You can’t call what Heigl and Butler have “chemistry,” because they grate on each other for most of the movie. But they both nail their characters, improbable as they are, and they squeeze more out of some scenes than you suspect was there on the page. They’re surrounded by a decent supporting cast that includes Cheryl Hines (“Curb Your Enthusiasm”), who’s no stranger to deadpan reactions. But half of this film is overly familiar and clichéd, while the other half is outrageously unbelievable, and that poses a challenge for everyone who’s in front of the camera.
What “The Ugly Truth” has going for it isn’t truth at all, because what’s said or implied is more preposterous than anything. It’s the performances and, yes, some zippy banter that make this the kind of movie where, if it had come on the late show, you’d still lie there watching, rather than getting up to shut off the TV and go to bed.

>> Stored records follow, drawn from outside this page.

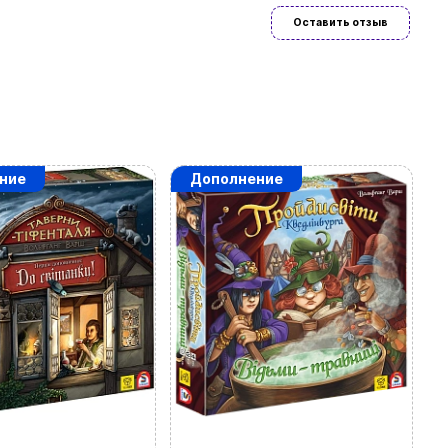
Оставить отзыв
ние
Дополнение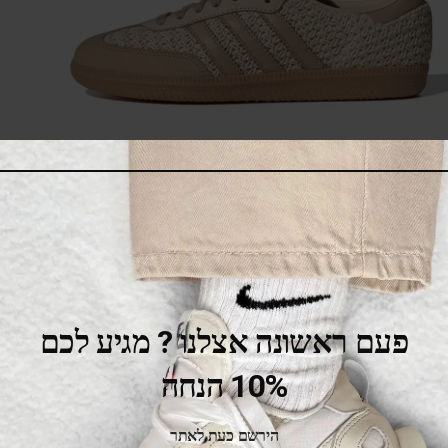
adidas Samba OG Sand Strata Magic Beige
469.00
₪
520.00
₪
SALE
פעם ראשונה אצלנו ? מגיע לכם
10% הנחה
הירשם כעת לאתר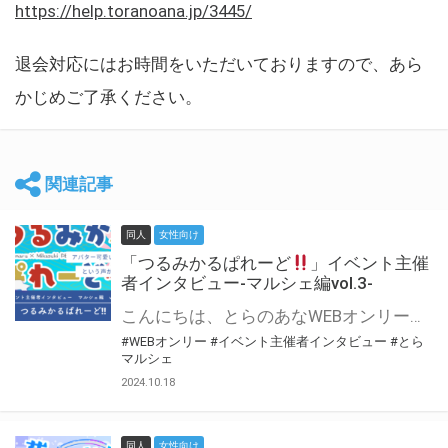
https://help.toranoana.jp/3445/
退会対応にはお時間をいただいておりますので、あら
かじめご了承ください。
関連記事
同人
女性向け
「つるみかるぱれーど
」イベント主催
者インタビュー-マルシェ編vol.3-
こんにちは、とらのあなWEBオンリー運営スタッフです。 新たにお届けする、イベント主催者インタビュー-マルシェ編-は、 とらのあなWEBオンリー「マルシェ」をご利用した主催様に 「マルシェ」を使って開催した感想や心がけをお聞きする企画です。 今回は、WEBオンリー初開催「つるみかるぱれーど
#WEBオンリー
#イベント主催者インタビュー
#とら
マルシェ
2024.10.18
同人
女性向け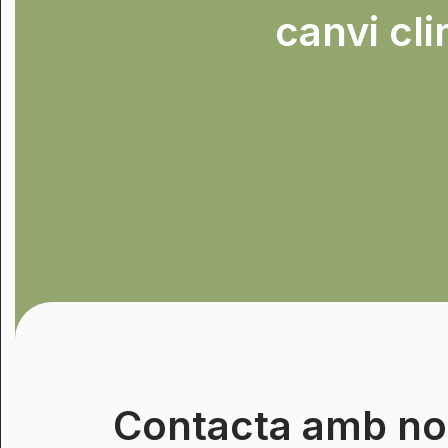
canvi cli
Contacta amb no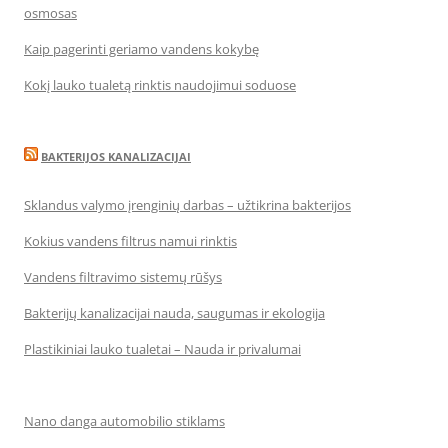
osmosas
Kaip pagerinti geriamo vandens kokybę
Kokį lauko tualetą rinktis naudojimui soduose
BAKTERIJOS KANALIZACIJAI
Sklandus valymo įrenginių darbas – užtikrina bakterijos
Kokius vandens filtrus namui rinktis
Vandens filtravimo sistemų rūšys
Bakterijų kanalizacijai nauda, saugumas ir ekologija
Plastikiniai lauko tualetai – Nauda ir privalumai
Nano danga automobilio stiklams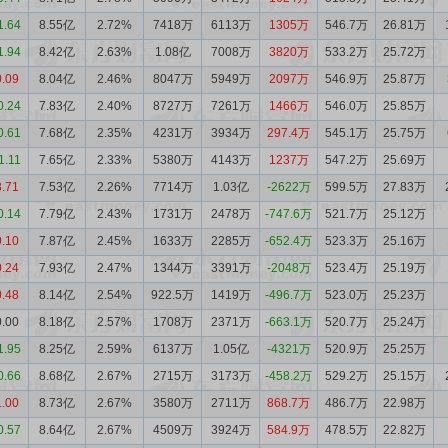
1.64
8.55亿
2.72%
7418万
6113万
1305万
546.7万
26.81万
1.94
8.42亿
2.63%
1.08亿
7008万
3820万
533.2万
25.72万
0.09
8.04亿
2.46%
8047万
5949万
2097万
546.9万
25.87万
0.24
7.83亿
2.40%
8727万
7261万
1466万
546.0万
25.85万
0.61
7.68亿
2.35%
4231万
3934万
297.4万
545.1万
25.75万
1.11
7.65亿
2.33%
5380万
4143万
1237万
547.2万
25.69万
3.71
7.53亿
2.26%
7714万
1.03亿
-2622万
599.5万
27.83万
0.14
7.79亿
2.43%
1731万
2478万
-747.6万
521.7万
25.12万
0.10
7.87亿
2.45%
1633万
2285万
-652.4万
523.3万
25.16万
0.24
7.93亿
2.47%
1344万
3391万
-2048万
523.4万
25.19万
0.48
8.14亿
2.54%
922.5万
1419万
-496.7万
523.0万
25.23万
0.00
8.18亿
2.57%
1708万
2371万
-663.1万
520.7万
25.24万
1.95
8.25亿
2.59%
6137万
1.05亿
-4321万
520.9万
25.25万
0.66
8.68亿
2.67%
2715万
3173万
-458.2万
529.2万
25.15万
1.00
8.73亿
2.67%
3580万
2711万
868.7万
486.7万
22.98万
0.57
8.64亿
2.67%
4509万
3924万
584.9万
478.5万
22.82万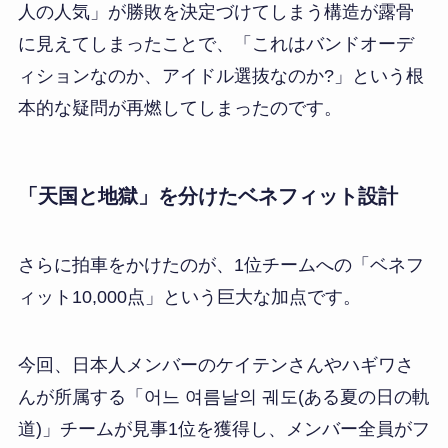
人の人気」が勝敗を決定づけてしまう構造が露骨
に見えてしまったことで、「これはバンドオーデ
ィションなのか、アイドル選抜なのか?」という根
本的な疑問が再燃してしまったのです。
「天国と地獄」を分けたベネフィット設計
さらに拍車をかけたのが、1位チームへの「ベネフ
ィット10,000点」という巨大な加点です。
今回、日本人メンバーのケイテンさんやハギワさ
んが所属する「어느 여름날의 궤도(ある夏の日の軌
道)」チームが見事1位を獲得し、メンバー全員がフ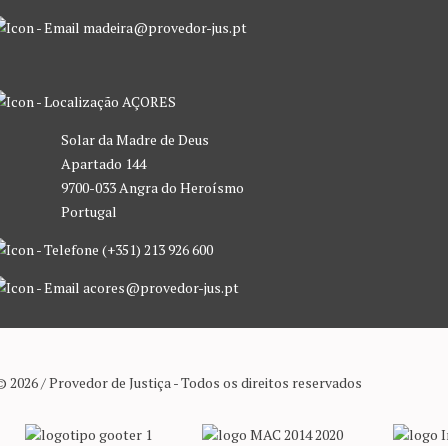
madeira@provedor-jus.pt
AÇORES
Solar da Madre de Deus
Apartado 144
9700-033 Angra do Heroísmo
Portugal
(+351) 213 926 600
acores@provedor-jus.pt
© 2026 / Provedor de Justiça - Todos os direitos reservados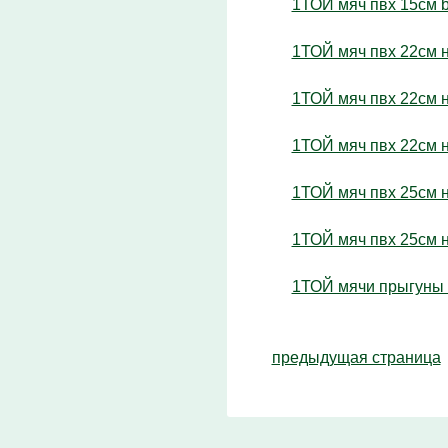
1ТОЙ мяч пвх 15см be
1ТОЙ мяч пвх 22см ну
1ТОЙ мяч пвх 22см ну
1ТОЙ мяч пвх 22см ну
1ТОЙ мяч пвх 25см ну
1ТОЙ мяч пвх 25см ну
1ТОЙ мячи прыгуны s
предыдущая страница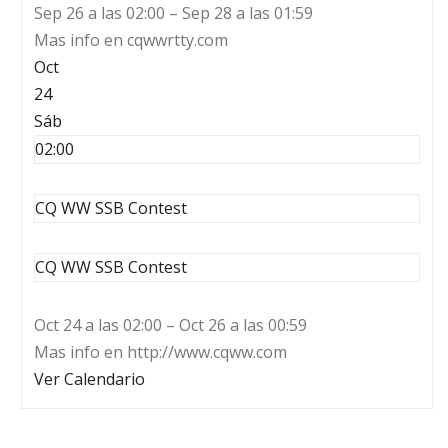
Sep 26 a las 02:00 – Sep 28 a las 01:59
Mas info en cqwwrtty.com
Oct
24
Sáb
02:00
CQ WW SSB Contest
CQ WW SSB Contest
Oct 24 a las 02:00 – Oct 26 a las 00:59
Mas info en http://www.cqww.com
Ver Calendario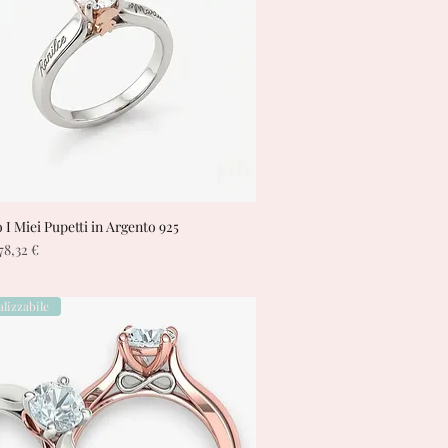
o I Miei Pupetti in Argento 925
Vista rapida
regolare
Prezzo scontato
78,32 €
lizzabile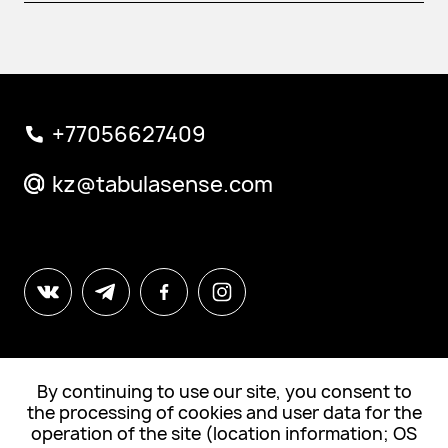
+77056627409
kz@tabulasense.com
By continuing to use our site, you consent to
© All Rights Reserved. Tabula Sense
the processing of cookies and user data for the
operation of the site (location information; OS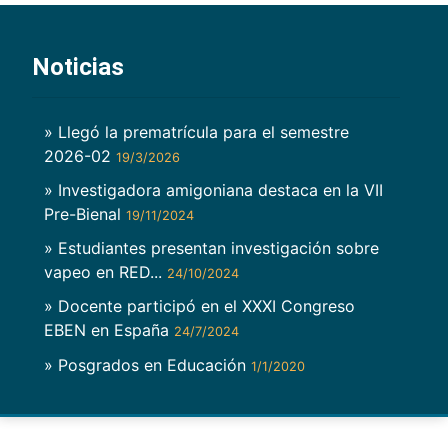
Noticias
» Llegó la prematrícula para el semestre
2026-02
19/3/2026
» Investigadora amigoniana destaca en la VII
Pre-Bienal
19/11/2024
» Estudiantes presentan investigación sobre
vapeo en RED...
24/10/2024
» Docente participó en el XXXI Congreso
EBEN en España
24/7/2024
» Posgrados en Educación
1/1/2020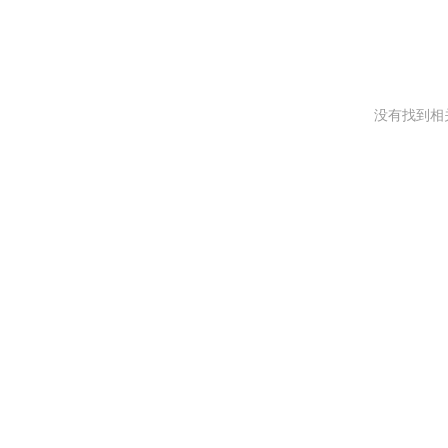
没有找到相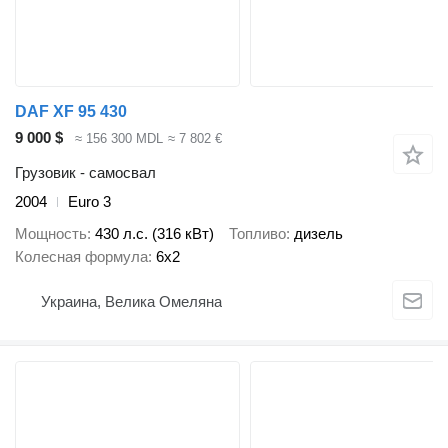
DAF XF 95 430
9 000 $
≈ 156 300 MDL
≈ 7 802 €
Грузовик - самосвал
2004
Euro 3
Мощность
430 л.с. (316 кВт)
Топливо
дизель
Колесная формула
6x2
Украина, Велика Омеляна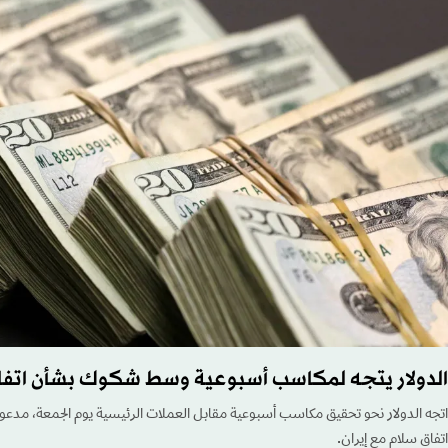
الدولار يتجه لمكاسب أسبوعية وسط شكوك بشأن اتفاق 
اتجه الدولار نحو تحقيق مكاسب أسبوعية مقابل العملات الرئيسية يوم الجمعة، مدعوم
اتفاق سلام مع إيران.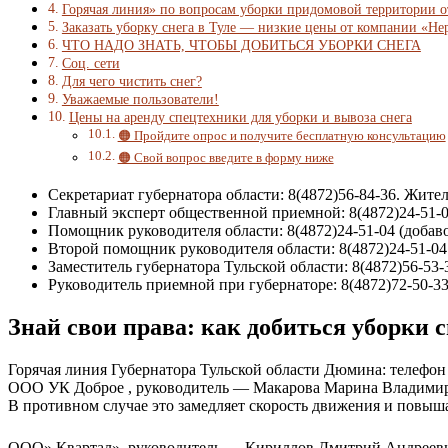
Горячая линия» по вопросам уборки придомовой территории о
Заказать уборку снега в Туле — низкие цены от компании «Не
ЧТО НАДО ЗНАТЬ, ЧТОБЫ ДОБИТЬСЯ УБОРКИ СНЕГА
Соц. сети
Для чего чистить снег?
Уважаемые пользователи!
Цены на аренду спецтехники для уборки и вывоза снега
🟠 Пройдите опрос и получите бесплатную консультацию
🟠 Свой вопрос введите в форму ниже
Секретариат губернатора области: 8(4872)56-84-36. Жите
Главный эксперт общественной приемной: 8(4872)24-51-04
Помощник руководителя области: 8(4872)24-51-04 (добав
Второй помощник руководителя области: 8(4872)24-51-04 
Заместитель губернатора Тульской области: 8(4872)56-53-
Руководитель приемной при губернаторе: 8(4872)72-50-3
Знай свои права: как добиться уборки с
Горячая линия Губернатора Тульской области Дюмина: телефон
ООО УК Доброе , руководитель — Макарова Марина Владимиро
В противном случае это замедляет скорость движения и повыш
ООО» Квартал», руководитель — Кириллов Дмитрий Андреевич, г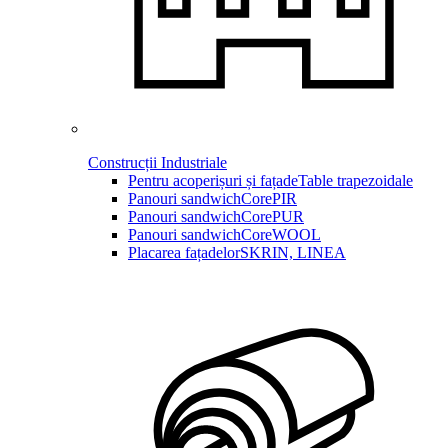
Construcții Industriale
Pentru acoperișuri și fațade
Table trapezoidale
Panouri sandwich
CorePIR
Panouri sandwich
CorePUR
Panouri sandwich
CoreWOOL
Placarea fațadelor
SKRIN, LINEA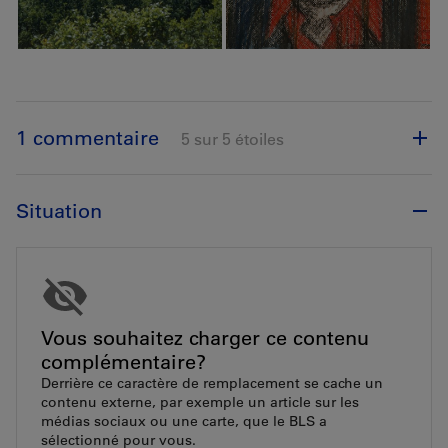
1 commentaire
5 sur 5 étoiles
Situation
Vous souhaitez charger ce contenu
complémentaire?
Derrière ce caractère de remplacement se cache un
contenu externe, par exemple un article sur les
médias sociaux ou une carte, que le BLS a
sélectionné pour vous.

That’s my ugly truth.
It’s not Murphy’s Law, but there’s got to be some unknown film editor somewhere who said something like, “The worst movies always have the best production values.” In 1080p, “The Ugly Truth” looks f–ing good. Sorry, Mike just coached me to say that. But the AVC/MPEG-4 transfer left no residue, and all of the values and levels are perfect: strong blacks, natural skintones, well-saturated colors, and a pleasing 3-dimensionality that makes some of these stereotypes stand up like one of those pop-up books. “The Ugly Truth” is presented in 2.40:1 aspect ratio.
What can I say? The audio is also exceptional, with a robust English, French, or Portuguese DTS-HD MA 5.1 that really provides a nice platform for an energetic soundtrack that includes tunes from Katy Perry, Rick Krive, Daniel May, Nikka Costa, Flo Rida, and Los Pinguos. The bass is rich and full-bodied (I know, sounds like a beer-Mike, stop feeding me lines!) and there’s a nice clean feel to the dialogue. Subtitles are in English, English SDH, French, Portuguese, and Spanish.
There’s a commentary track for this title, but not a full one. Luketic and his producer only have something to say for 10 of the scenes, and what they have to say is pretty average and expected. People who like this film more than I did will enjoy six deleted scenes and two alternate endings that run for just over 20 minutes, and may even like listening to the cast talk up the Venus/Mars stance that this film takes in a 13-minute talking-heads-and-clips fest. Then there’s “The Art of Laughter,” which tries to tell us why what we just saw is funnier than I thought it was. That feature runs 16 minutes.
That leaves us with bonus features that I consider throwaways (trailers for other Sony titles) and ones that I fail to understand or appreciate: like BD-Live, or Sony’s “MovieIQ” which purports to have “up-to-date” details on the cast and crew and scenes. But as I keep saying, does anyone really believe that their operators are standing by, reading to upload new data as it becomes available? And no one is asking this question about Profiile 2.0 features. What happens to the features when a server crashes? Call me old-fashioned, but I’d rather have the info in my hands.
The ugly truth about this film is that it may convince males out there that it’s okay to be a pig, because, hey, we’re all like that. And pigs can get the girl, too. Not!